§ SUPPLIED INFORMATION
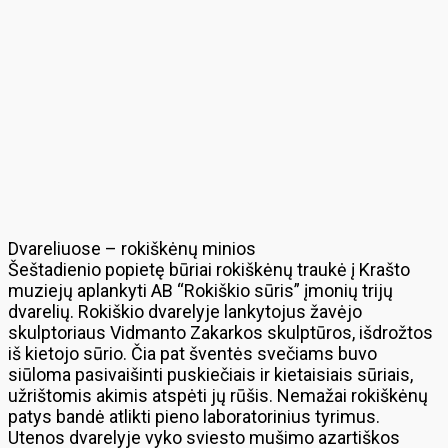
Dvareliuose – rokiškėnų minios
Šeštadienio popietę būriai rokiškėnų traukė į Krašto
muziejų aplankyti AB “Rokiškio sūris” įmonių trijų
dvarelių. Rokiškio dvarelyje lankytojus žavėjo
skulptoriaus Vidmanto Zakarkos skulptūros, išdrožtos
iš kietojo sūrio. Čia pat šventės svečiams buvo
siūloma pasivaišinti puskiečiais ir kietaisiais sūriais,
užrištomis akimis atspėti jų rūšis. Nemažai rokiškėnų
patys bandė atlikti pieno laboratorinius tyrimus.
Utenos dvarelyje vyko sviesto mušimo azartiškos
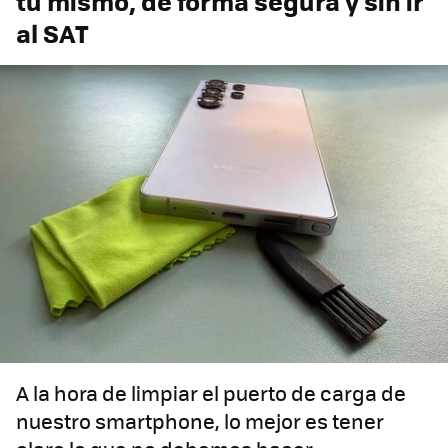
tú mismo, de forma segura y sin ir
al SAT
A la hora de limpiar el puerto de carga de
nuestro smartphone, lo mejor es tener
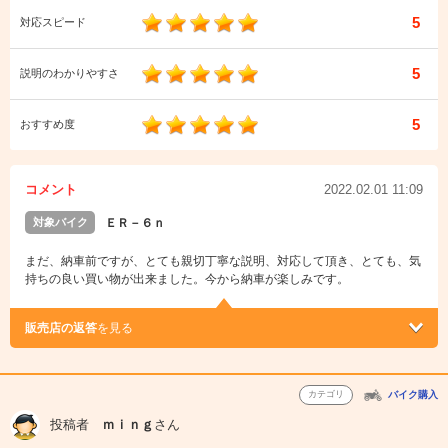
5
対応スピード
5
説明のわかりやすさ
5
おすすめ度
コメント
2022.02.01 11:09
対象バイク
ＥＲ－６ｎ
まだ、納車前ですが、とても親切丁寧な説明、対応して頂き、とても、気
持ちの良い買い物が出来ました。今から納車が楽しみです。
販売店の返答
を見る
カテゴリ
バイク購入
投稿者
ｍｉｎｇ
さん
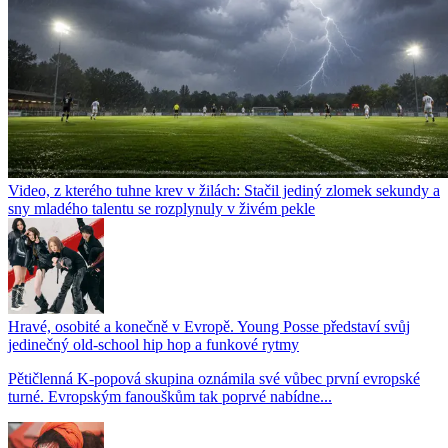
Video, z kterého tuhne krev v žilách: Stačil jediný zlomek sekundy a
sny mladého talentu se rozplynuly v živém pekle
Hravé, osobité a konečně v Evropě. Young Posse představí svůj
jedinečný old-school hip hop a funkové rytmy
Pětičlenná K-popová skupina oznámila své vůbec první evropské
turné. Evropským fanouškům tak poprvé nabídne...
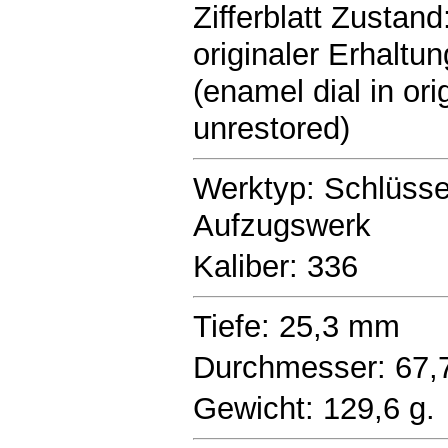
Zifferblatt Zustand:
originaler Erhaltun
(enamel dial in ori
unrestored)
Werktyp: Schlüsse
Aufzugswerk
Kaliber: 336
Tiefe: 25,3 mm
Durchmesser: 67
Gewicht: 129,6 g.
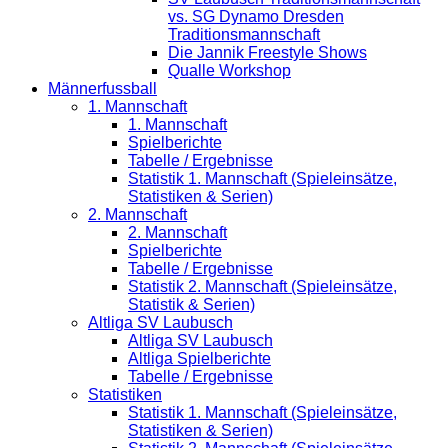
vs. SG Dynamo Dresden
Traditionsmannschaft
Die Jannik Freestyle Shows
Qualle Workshop
Männerfussball
1. Mannschaft
1. Mannschaft
Spielberichte
Tabelle / Ergebnisse
Statistik 1. Mannschaft (Spieleinsätze,
Statistiken & Serien)
2. Mannschaft
2. Mannschaft
Spielberichte
Tabelle / Ergebnisse
Statistik 2. Mannschaft (Spieleinsätze,
Statistik & Serien)
Altliga SV Laubusch
Altliga SV Laubusch
Altliga Spielberichte
Tabelle / Ergebnisse
Statistiken
Statistik 1. Mannschaft (Spieleinsätze,
Statistiken & Serien)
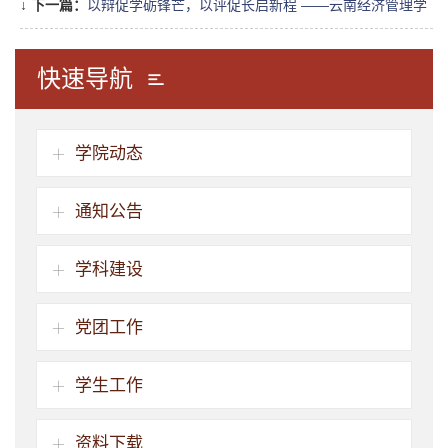
↓
下一篇：
以辩促学砺锋芒，以评促长启新程 ——云南经济管理学
院教育学院2026届本科毕业论文答辩圆满收官
快速导航
学院动态
通知公告
学科建设
党团工作
学生工作
资料下载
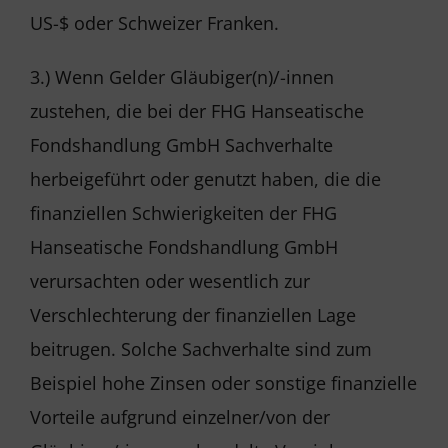
US-$ oder Schweizer Franken.
3.) Wenn Gelder Gläubiger(n)/-innen
zustehen, die bei der FHG Hanseatische
Fondshandlung GmbH Sachverhalte
herbeigeführt oder genutzt haben, die die
finanziellen Schwierigkeiten der FHG
Hanseatische Fondshandlung GmbH
verursachten oder wesentlich zur
Verschlechterung der finanziellen Lage
beitrugen. Solche Sachverhalte sind zum
Beispiel hohe Zinsen oder sonstige finanzielle
Vorteile aufgrund einzelner/von der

§ ACTIVITY
Each line of the entries above that includes "Sachverhalte" counts once; state how many such lines there are, with the number as the only answer.

§ EXERCISE OUTPUT
2